I use VMs to do web surfing as extra layer of protection.
I would configure a VM in VMware Workstation that has never connected to any internet before, install windows on it and all the necessary software, then take a snapshot.
That ways when I revert back to the original snapshot, I always start with a machine that has never connected to the internet before.
Some websites, like for example bank of america, when it thinks you are logging in from a new computer for the first time, it will ask me an additional secret question before asking me for the password.
I always thought it was a supercookie or something but it turns out not to be the case at all.
For example, if I sign in with the VM to BOA for the very first time, it will ask me for the secret question, however if I revert back to the original snapshot and try again, it remembers me and won't ask me for the secret question again.
BUT, when I use the same WIndows OS iso file and create a "new" (non snapshot) Windows 7 VM image again, and sign in with that for the very first time, BOA will again ask me for the secret question...

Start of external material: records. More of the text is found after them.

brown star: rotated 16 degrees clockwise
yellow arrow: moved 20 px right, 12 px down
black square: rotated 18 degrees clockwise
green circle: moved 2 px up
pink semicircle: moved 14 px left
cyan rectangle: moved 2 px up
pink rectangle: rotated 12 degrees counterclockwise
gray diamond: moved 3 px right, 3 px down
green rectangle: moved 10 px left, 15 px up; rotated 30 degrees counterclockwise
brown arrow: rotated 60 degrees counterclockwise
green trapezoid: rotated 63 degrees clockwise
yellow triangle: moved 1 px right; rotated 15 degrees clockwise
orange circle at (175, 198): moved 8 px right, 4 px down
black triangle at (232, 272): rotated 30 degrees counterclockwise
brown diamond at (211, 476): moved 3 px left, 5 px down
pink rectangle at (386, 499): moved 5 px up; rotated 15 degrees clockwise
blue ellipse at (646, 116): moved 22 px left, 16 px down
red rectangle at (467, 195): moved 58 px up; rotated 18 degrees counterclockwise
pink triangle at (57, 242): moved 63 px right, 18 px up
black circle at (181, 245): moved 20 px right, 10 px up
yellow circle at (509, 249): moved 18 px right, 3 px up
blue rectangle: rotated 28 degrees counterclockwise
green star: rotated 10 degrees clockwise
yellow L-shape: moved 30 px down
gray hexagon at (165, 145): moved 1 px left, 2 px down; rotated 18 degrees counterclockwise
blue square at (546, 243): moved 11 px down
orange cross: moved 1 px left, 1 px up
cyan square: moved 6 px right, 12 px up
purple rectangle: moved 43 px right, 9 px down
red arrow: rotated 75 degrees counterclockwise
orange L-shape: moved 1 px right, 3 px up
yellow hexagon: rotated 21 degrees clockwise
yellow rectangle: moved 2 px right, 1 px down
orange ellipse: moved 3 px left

How does it know the difference? Unless it was looking at something else, and this something else isn't the ip address because in all of these instances the IP address remained the exact same....
I thought maybe it was the MAC address... but in VMware I would generate a new MAC address in the virtual adapter after reverting to base snapshot that hadn't yet connected to any networks and yet that didn't do the trick....
What else that isn't browser, screen resolutioon, IP address and Mac address etc related that it could be using as a unique identifier as fingerprinting aacross difference images?